Nucleoid clustering was required for the apoptosis delay in Drp1-deficient cells. HeLa cells treated as described in Fig. 3 were further treated with 5 μM Act D, with (A, C, D, and E) or without (B) 50 μM zVAD-fmk for the indicated periods. (A, C, and D) Cyt c and Tom20 were stained, and cells with released cyt c were counted. (E and F) Smac/DIABLO and cyt c were stained, and cells with released Smac/DIABLO were counted. At least 300 cells in three independent experiments were counted. Data are expressed as mean ± SD. *P < 0.05; **P < 0.01; ***P < 0.001. (B) PARP and cleaved caspase-3 were measured by immunoblot analysis. The asterisk indicates a nonspecific band. (D) Effect of respiratory inhibitors on apoptosis.

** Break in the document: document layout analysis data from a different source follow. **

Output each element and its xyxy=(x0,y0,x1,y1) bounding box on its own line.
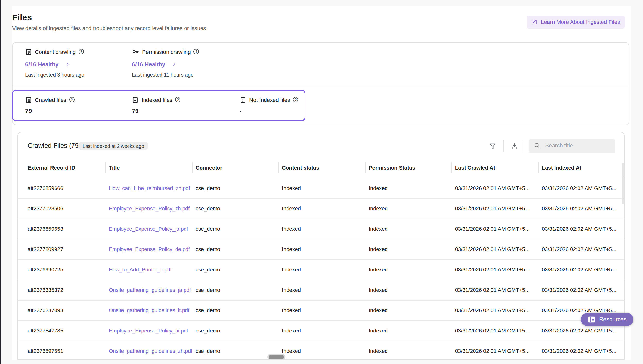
cell-permission-status: Indexed xyxy=(365,320,452,341)
chevron-right-icon xyxy=(65,62,70,67)
clipboard-list-icon xyxy=(25,96,32,103)
file-title-link[interactable]: Onsite_gathering_guidelines_zh.pdf xyxy=(109,348,192,354)
indexed-files-value: 79 xyxy=(132,108,181,114)
file-title-link[interactable]: Onsite_gathering_guidelines_ja.pdf xyxy=(109,287,191,293)
file-title-link[interactable]: How_can_I_be_reimbursed_zh.pdf xyxy=(109,185,190,191)
table-row[interactable]: att2377023506 Employee_Expense_Policy_zh… xyxy=(18,198,624,218)
cell-external-record-id: att2377547785 xyxy=(18,320,106,341)
cell-connector: cse_demo xyxy=(192,239,279,259)
resources-label: Resources xyxy=(599,316,626,323)
cell-content-status: Indexed xyxy=(279,259,365,280)
file-title-link[interactable]: Onsite_gathering_guidelines_it.pdf xyxy=(109,307,189,313)
content-crawling-health-link[interactable]: 6/16 Healthy xyxy=(25,61,84,68)
crawled-files-stat: Crawled files ? 79 xyxy=(25,96,75,114)
table-row[interactable]: att2377547785 Employee_Expense_Policy_hi… xyxy=(18,320,624,341)
toolbar-divider xyxy=(504,140,504,152)
help-icon[interactable]: ? xyxy=(175,97,181,102)
table-row[interactable]: att2376237093 Onsite_gathering_guideline… xyxy=(18,300,624,320)
cell-external-record-id: att2376859653 xyxy=(18,218,106,239)
file-title-link[interactable]: Employee_Expense_Policy_de.pdf xyxy=(109,246,190,252)
table-body: att2376859666 How_can_I_be_reimbursed_zh… xyxy=(18,178,624,360)
cell-permission-status: Indexed xyxy=(365,280,452,300)
vertical-scrollbar-thumb[interactable] xyxy=(622,163,623,204)
table-row[interactable]: att2377809927 Employee_Expense_Policy_de… xyxy=(18,239,624,259)
cell-title: How_to_Add_Printer_fr.pdf xyxy=(106,259,192,280)
cell-content-status: Indexed xyxy=(279,218,365,239)
search-box xyxy=(529,138,615,153)
page-root: Files View details of ingested files and… xyxy=(0,0,643,364)
cell-last-crawled: 03/31/2026 02:01 AM GMT+5... xyxy=(452,239,538,259)
cell-content-status: Indexed xyxy=(279,320,365,341)
resources-button[interactable]: Resources xyxy=(581,312,633,326)
clipboard-icon xyxy=(25,48,32,55)
cell-title: Onsite_gathering_guidelines_ja.pdf xyxy=(106,280,192,300)
clipboard-check-icon xyxy=(132,96,139,103)
cell-last-crawled: 03/31/2026 02:01 AM GMT+5... xyxy=(452,300,538,320)
crawled-files-card: Crawled Files (79) Last indexed at 2 wee… xyxy=(18,132,624,360)
external-link-icon xyxy=(531,19,537,25)
table-row[interactable]: att2376859653 Employee_Expense_Policy_ja… xyxy=(18,218,624,239)
cell-last-crawled: 03/31/2026 02:01 AM GMT+5... xyxy=(452,320,538,341)
search-icon xyxy=(534,142,540,148)
filter-button[interactable] xyxy=(488,142,498,151)
cell-last-indexed: 03/31/2026 02:02 AM GMT+5... xyxy=(538,280,624,300)
help-icon[interactable]: ? xyxy=(293,97,298,102)
cell-permission-status: Indexed xyxy=(365,198,452,218)
col-title: Title xyxy=(106,158,192,178)
cell-last-crawled: 03/31/2026 02:01 AM GMT+5... xyxy=(452,178,538,198)
cell-connector: cse_demo xyxy=(192,341,279,360)
cell-last-indexed: 03/31/2026 02:02 AM GMT+5... xyxy=(538,178,624,198)
cell-title: How_can_I_be_reimbursed_zh.pdf xyxy=(106,178,192,198)
table-header-row: External Record ID Title Connector Conte… xyxy=(18,158,624,178)
permission-crawling-health-link[interactable]: 6/16 Healthy xyxy=(132,61,199,68)
indexed-files-label: Indexed files xyxy=(142,97,172,102)
cell-connector: cse_demo xyxy=(192,198,279,218)
file-title-link[interactable]: Employee_Expense_Policy_ja.pdf xyxy=(109,226,188,232)
cell-connector: cse_demo xyxy=(192,178,279,198)
col-external-record-id: External Record ID xyxy=(18,158,106,178)
cell-last-indexed: 03/31/2026 02:02 AM GMT+5... xyxy=(538,198,624,218)
table-row[interactable]: att2376990725 How_to_Add_Printer_fr.pdf … xyxy=(18,259,624,280)
help-icon[interactable]: ? xyxy=(79,49,84,54)
cell-last-indexed: 03/31/2026 02:02 AM GMT+5... xyxy=(538,259,624,280)
file-title-link[interactable]: Employee_Expense_Policy_zh.pdf xyxy=(109,206,190,211)
cell-last-crawled: 03/31/2026 02:01 AM GMT+5... xyxy=(452,218,538,239)
not-indexed-files-value: - xyxy=(240,108,298,114)
summary-divider xyxy=(12,87,629,88)
file-stats-card[interactable]: Crawled files ? 79 Indexed files ? 79 No… xyxy=(12,90,306,121)
table-title: Crawled Files (79) xyxy=(28,142,81,149)
last-indexed-badge: Last indexed at 2 weeks ago xyxy=(78,142,149,150)
permission-crawling-label: Permission crawling xyxy=(142,49,191,54)
cell-connector: cse_demo xyxy=(192,259,279,280)
search-input[interactable] xyxy=(544,142,609,149)
page-subtitle: View details of ingested files and troub… xyxy=(12,25,206,31)
horizontal-scrollbar-thumb[interactable] xyxy=(269,355,284,359)
table-row[interactable]: att2376859666 How_can_I_be_reimbursed_zh… xyxy=(18,178,624,198)
file-title-link[interactable]: Employee_Expense_Policy_hi.pdf xyxy=(109,328,188,334)
toolbar-divider xyxy=(522,140,522,152)
cell-content-status: Indexed xyxy=(279,178,365,198)
cell-permission-status: Indexed xyxy=(365,178,452,198)
not-indexed-files-stat: Not Indexed files ? - xyxy=(240,96,298,114)
help-icon[interactable]: ? xyxy=(194,49,199,54)
cell-connector: cse_demo xyxy=(192,218,279,239)
cell-last-crawled: 03/31/2026 02:01 AM GMT+5... xyxy=(452,280,538,300)
content-last-ingested: Last ingested 3 hours ago xyxy=(25,72,84,78)
cell-last-indexed: 03/31/2026 02:02 AM GMT+5... xyxy=(538,341,624,360)
file-title-link[interactable]: How_to_Add_Printer_fr.pdf xyxy=(109,266,172,272)
cell-permission-status: Indexed xyxy=(365,239,452,259)
chevron-right-icon xyxy=(172,62,177,67)
help-icon[interactable]: ? xyxy=(69,97,75,102)
col-permission-status: Permission Status xyxy=(365,158,452,178)
cell-title: Employee_Expense_Policy_hi.pdf xyxy=(106,320,192,341)
crawled-files-value: 79 xyxy=(25,108,75,114)
cell-content-status: Indexed xyxy=(279,280,365,300)
cell-content-status: Indexed xyxy=(279,239,365,259)
table-row[interactable]: att2376335372 Onsite_gathering_guideline… xyxy=(18,280,624,300)
cell-title: Employee_Expense_Policy_ja.pdf xyxy=(106,218,192,239)
table-row[interactable]: att2376597551 Onsite_gathering_guideline… xyxy=(18,341,624,360)
download-button[interactable] xyxy=(510,142,520,151)
learn-more-button[interactable]: Learn More About Ingested Files xyxy=(527,16,624,28)
resources-icon xyxy=(587,316,595,323)
cell-content-status: Indexed xyxy=(279,300,365,320)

Drp1 KD cells were treated with 25 μM rotenone (complex I inhibitor), 1 μM antimycin (complex III inhibitor), and 10 μM CCCP (uncoupler) for 1 h. (E and F) Cyt c (red) and Smac/DIABLO (green) were immunostained (F), and the cells with released Smac/DIABLO were counted (E). (Scale bars: 10 μm; 2 μm in Insets).

Fig. 5.

Mitochondrial fission regulates nucleoid clustering, mito-bulb formation with IM cristae, and apoptosis. (A) Nucleoids (anti-DNA, green), cyt c (red), and Tom20 (blue) were immunostained in HeLa cells treated with or without Drp1 inhibitor Mdivi-1 for 24 h. (Scale bar: 2 μm.) (B) Schematic representation of our results (Discussion).